Die sieben Einkunftsarten
1. Einkünfte aus Land- und Forstwirtschaft (§ 13 EStG)
Hierzu gehören Landwirtschaft, Forstwirtschaft, Weinbau, Gartenbau und Tierzucht.
2. Einkünfte aus Gewerbebetrieb (§ 15 EStG)
Hierzu gehören Handelsunternehmen, Produktionsunternehmen, Handwerksbetriebe, Online-Unternehmen und gewerbliche Beteiligungen.
3. Einkünfte aus selbständiger Arbeit (§ 18 EStG)
Hierzu gehören Rechtsanwälte, Steuerberater, Ärzte, Architekten und Unternehmensberater.
4. Einkünfte aus nichtselbständiger Arbeit (§ 19 EStG)
Hierunter fallen Arbeitslohn, Gehälter, Boni und geldwerte Vorteile.
5. Einkünfte aus Kapitalvermögen (§ 20 EStG)
Hierzu zählen Dividenden, Zinsen, Ausschüttungen und Kapitalforderungen.
6. Einkünfte aus Vermietung und Verpachtung (§ 21 EStG)
Hierunter fallen Wohnimmobilien, Gewerbeimmobilien und Pachteinnahmen.
7. Sonstige Einkünfte (§ 22 EStG)
Diese Auffangkategorie umfasst Renten, bestimmte private Veräußerungsgeschäfte, Unterhaltsleistungen und weitere gesetzlich geregelte Sachverhalte.
Gewinneinkünfte und Überschusseinkünfte
Die sieben Einkunftsarten werden in zwei Gruppen unterteilt:
Gewinneinkünfte
- • Land- und Forstwirtschaft
- • Gewerbebetrieb
- • Selbständige Arbeit
Einkünfte werden durch Gewinnermittlung berechnet.
Überschusseinkünfte
- • Nichtselbständige Arbeit
- • Kapitalvermögen
- • Vermietung und Verpachtung
- • Sonstige Einkünfte
Einkünfte = Einnahmen minus Werbungskosten.
Typische Fehler
Gewerbliche und selbständige Einkünfte verwechseln
Die steuerlichen Folgen können erheblich sein, insbesondere bei der Gewerbesteuer.
Mischformen unterschätzen
Viele Geschäftsmodelle enthalten Elemente mehrerer Einkunftsarten.
Internationale Einkünfte falsch zuordnen
Bei grenzüberschreitenden Sachverhalten entstehen häufig Abgrenzungsprobleme.

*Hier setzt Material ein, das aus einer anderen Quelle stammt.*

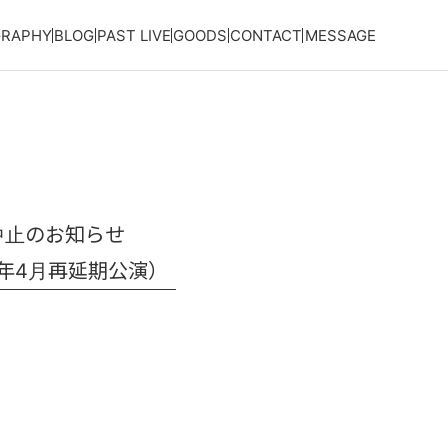
GRAPHY
BLOG
PAST LIVE
GOODS
CONTACT
MESSAGE
催中止のお知らせ
21年4月再延期公演）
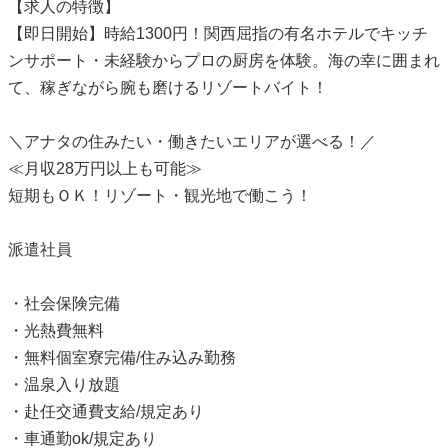
【求人の特徴】
【即日開始】時給1300円！関西屈指の有名ホテルでキッチ
ンサポート・未経験からプロの厨房を体験。海の幸に囲まれ
て、稼ぎながら腕も磨けるリゾートバイト！
＼アナタの住みたい・働きたいエリアが選べる！／
≪月収28万円以上も可能≫
短期もＯＫ！リゾート・観光地で働こう！
派遣社員
・社会保険完備
・光熱費無料
・無料個室寮完備/住み込み勤務
・温泉入り放題
・赴任交通費支給/規定あり
・車通勤ok/規定あり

Kapitalerträge falsch behandeln
Die Abgrenzung zwischen Unternehmens- und Kapitaleinkünften wird häufig unterschätzt.
Fazit
§ 2 EStG definiert die sieben Einkunftsarten des deutschen Einkommensteuerrechts und bildet damit die Grundlage der gesamten einkommensteuerlichen Systematik. Jede steuerliche Beurteilung beginnt mit der Frage, welcher Einkunftsart ein bestimmter Sachverhalt zuzuordnen ist.

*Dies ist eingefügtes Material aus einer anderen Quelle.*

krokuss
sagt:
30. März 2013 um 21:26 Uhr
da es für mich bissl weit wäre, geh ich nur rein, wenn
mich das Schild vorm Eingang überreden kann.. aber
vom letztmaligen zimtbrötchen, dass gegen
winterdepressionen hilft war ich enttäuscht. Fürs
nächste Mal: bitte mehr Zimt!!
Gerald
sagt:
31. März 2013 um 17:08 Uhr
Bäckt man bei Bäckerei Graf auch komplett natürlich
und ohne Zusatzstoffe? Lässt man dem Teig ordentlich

Für Unternehmer, Investoren und Privatpersonen besitzt die Vorschrift daher grundlegende Bedeutung. Die korrekte Einordnung der Einkünfte ist die Voraussetzung für eine zutreffende steuerliche Behandlung und bildet die Basis nahezu aller weiteren einkommensteuerlichen Regelungen.